To profit from the nice weather, I walked up to the store from home, which took about an hour. The city was overrun with tourists. In a day or two, the Parisians themselves will leave en masse on vacation, and the time between around July 15 and August 15 will be relatively quiet. But even if the locals are on vacation, the tourists are here in ever-increasing numbers (most of them speaking Mandarin these days), so the city stays crowded, but with less pollution.

Man playing piano by Opera
I did see a few traces of French snootiness even at the Apple Store. Some employees are less well trained than others. One employee near the entrance, to whom I asked a question about the gadget I had bought, became perceptibly irritated when I repeated the question for confirmation. Clearly, he had written me off as a dork, no doubt because of my age, my dumpy attire, and my hobo-like affect, but he could not have been further off the mark. But I let it slide, as I have more important things to worry about than inadequate customer service at a store (if you stress over something like that in Paris, you’ll quickly go barking mad).

As it is rare for me to leave my apartment these days (too little time, too little money), I splurged a bit while I was walking through the wonderfully-busy Opera shopping district (made all the busier because summer sales are in progress).

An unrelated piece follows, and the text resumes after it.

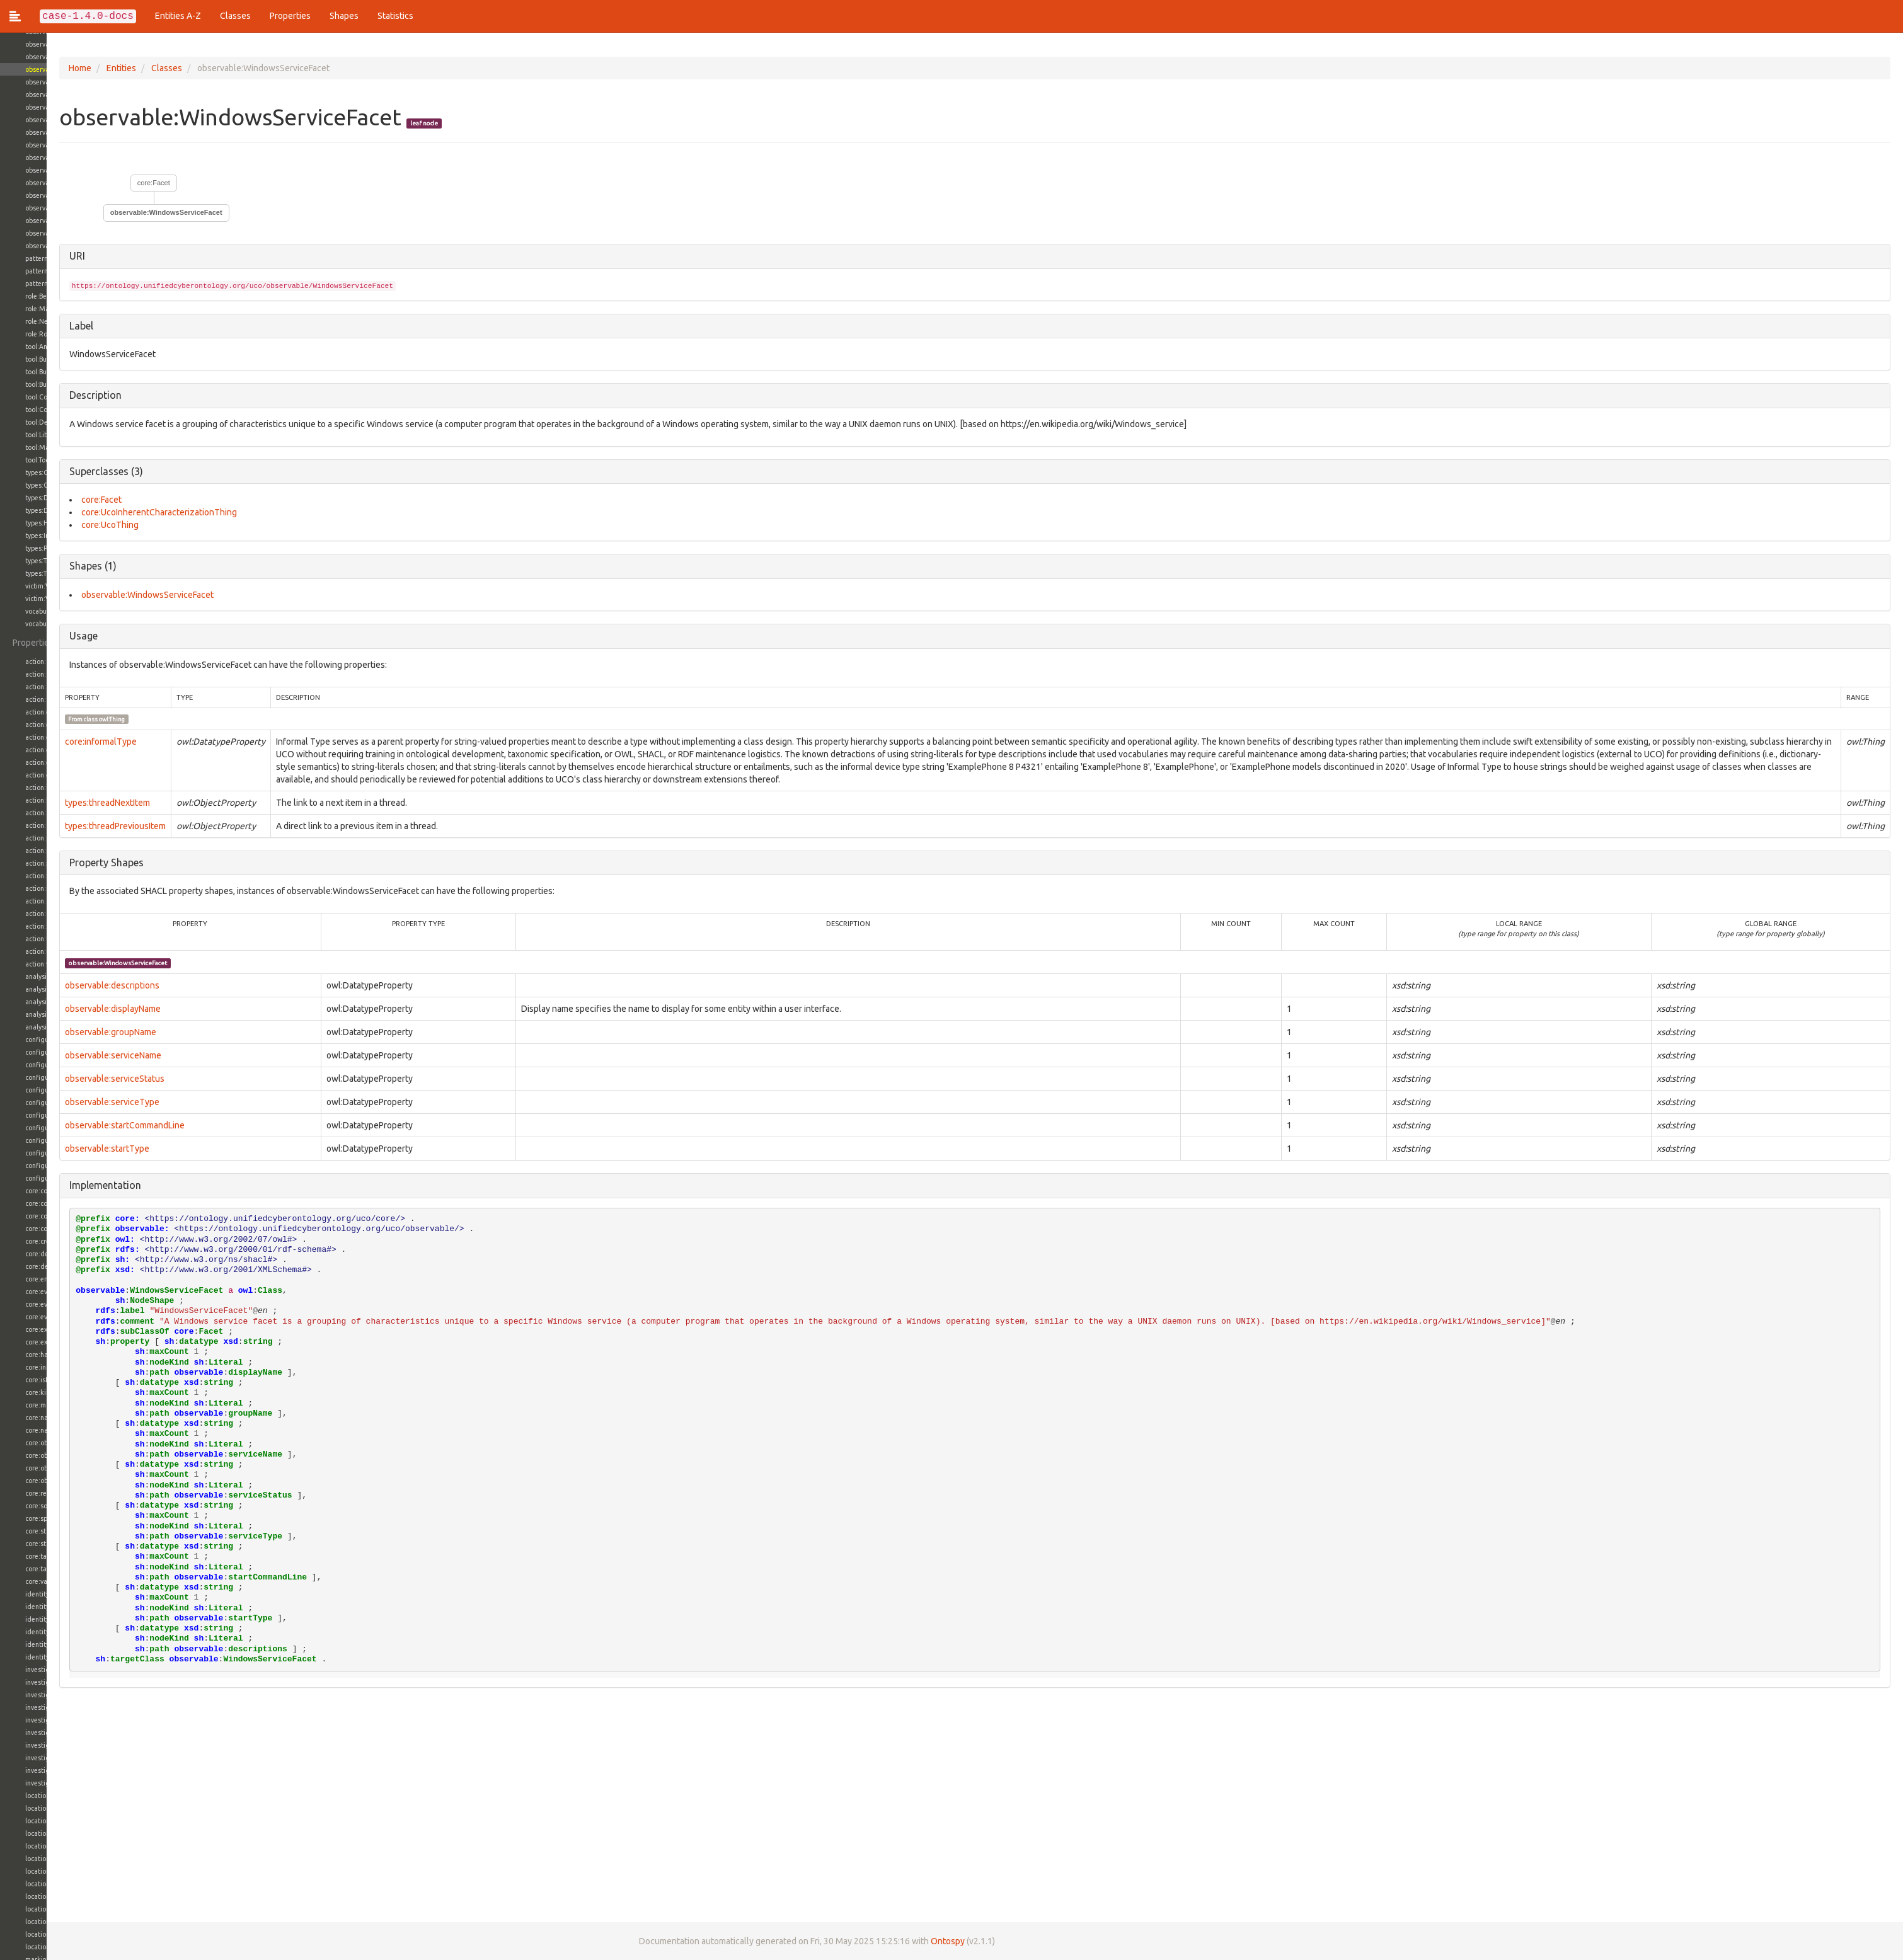  Describe the element at coordinates (112, 512) in the screenshot. I see `core:UcoInherentCharacterizationThing` at that location.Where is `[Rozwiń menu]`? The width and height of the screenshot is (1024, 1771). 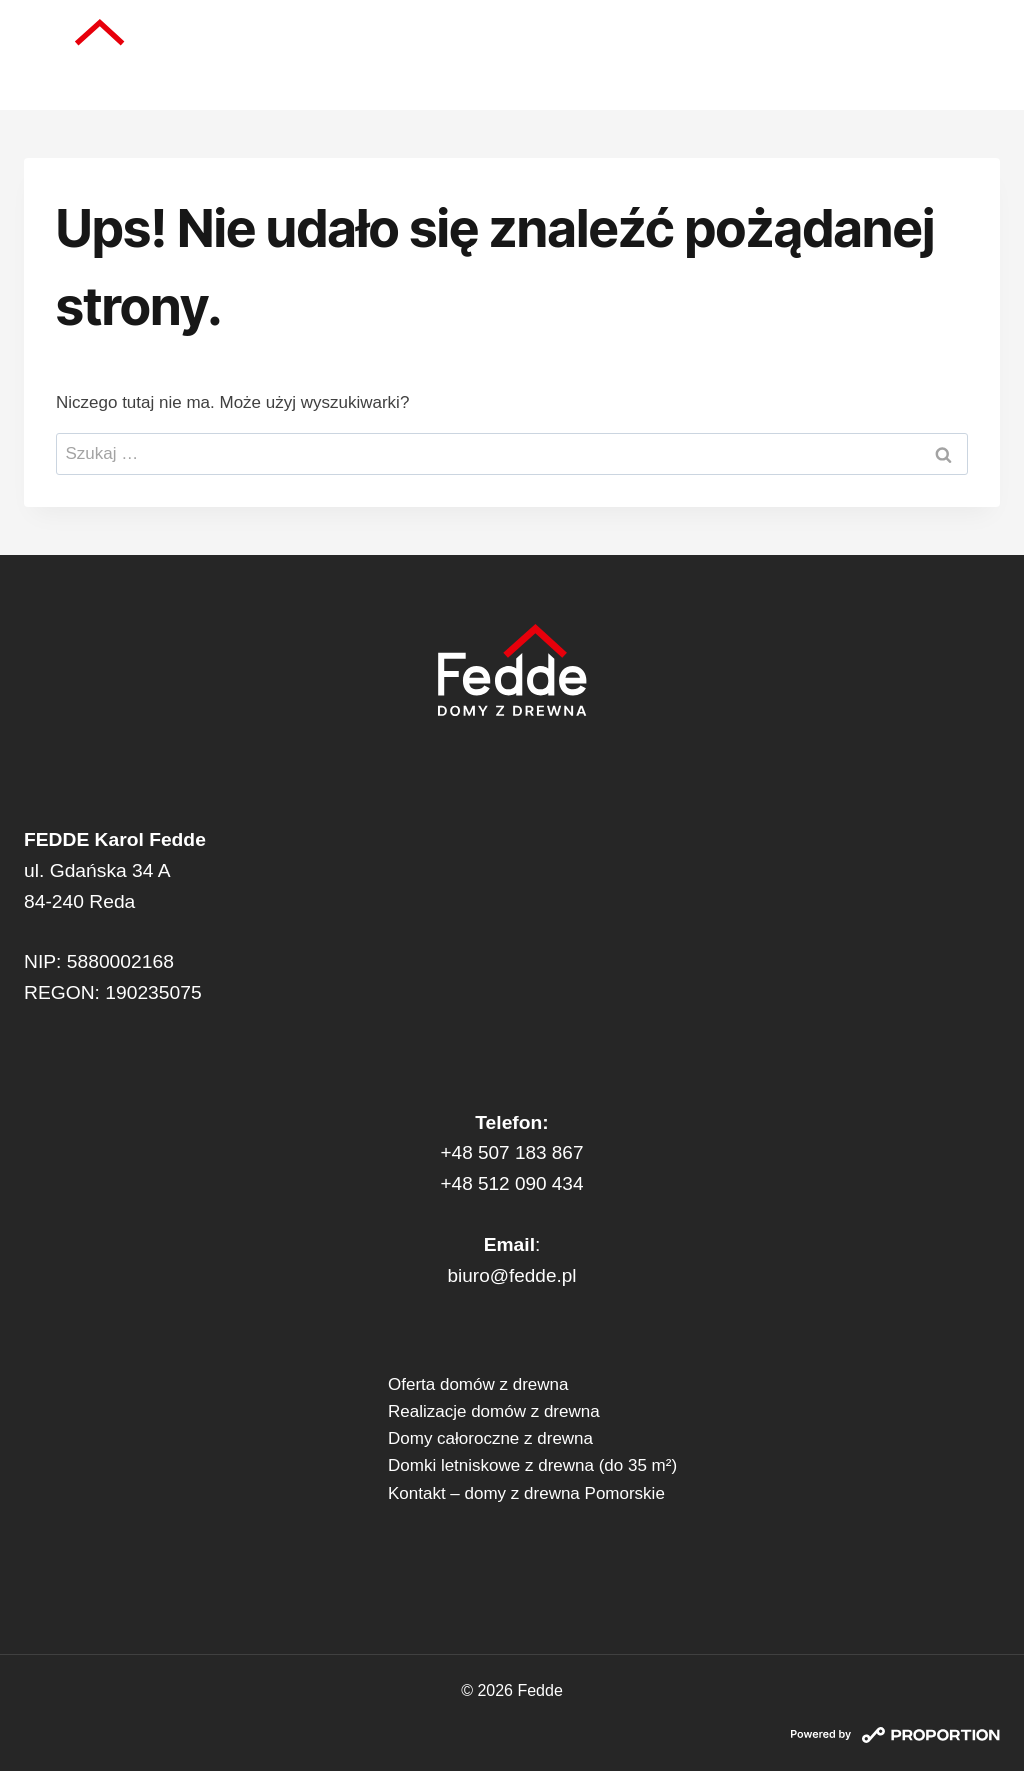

I got a Frappucino at Starbucks (vanilla, although it always makes me cough for some reason). And then I got a millefeuille vanille at Fauchon, which cost $8.50. It was a mess to eat, but that is the nature of this type of pastry. It was tasty, but not tasty enough to justify $8.50. And Fauchon’s policy of having you order at the counter, then pay at the register, then return to the counter to pick up what you bought, is a bit archaic for my tastes, although, to be fair, it’s pretty common to do things that way in France.
Near the Opera I saw a guy playing classical piano rather furiously on the corner. He played very well, albeit a bit too quickly for my tastes. What really intrigued me, though, was trying to figure out how he got his Yamaha glossy-black upright piano to and from the street corner. I noticed a wheeled cart of sorts behind the piano, but still, an upright piano weighs hundreds of pounds, and I saw no car or van, and I couldn’t imagine him hauling it through the Métro, so I had to wonder how he moved it. I always think about strange things like that in such situations—it is my natural engineering bent that does it.

By around 4 PM it was starting to get too hot for my tastes, so I returned home. I decided to skip the grocery shopping I had been thinking about, as lines were long (as always), and I had enough in the fridge to hold me for a while.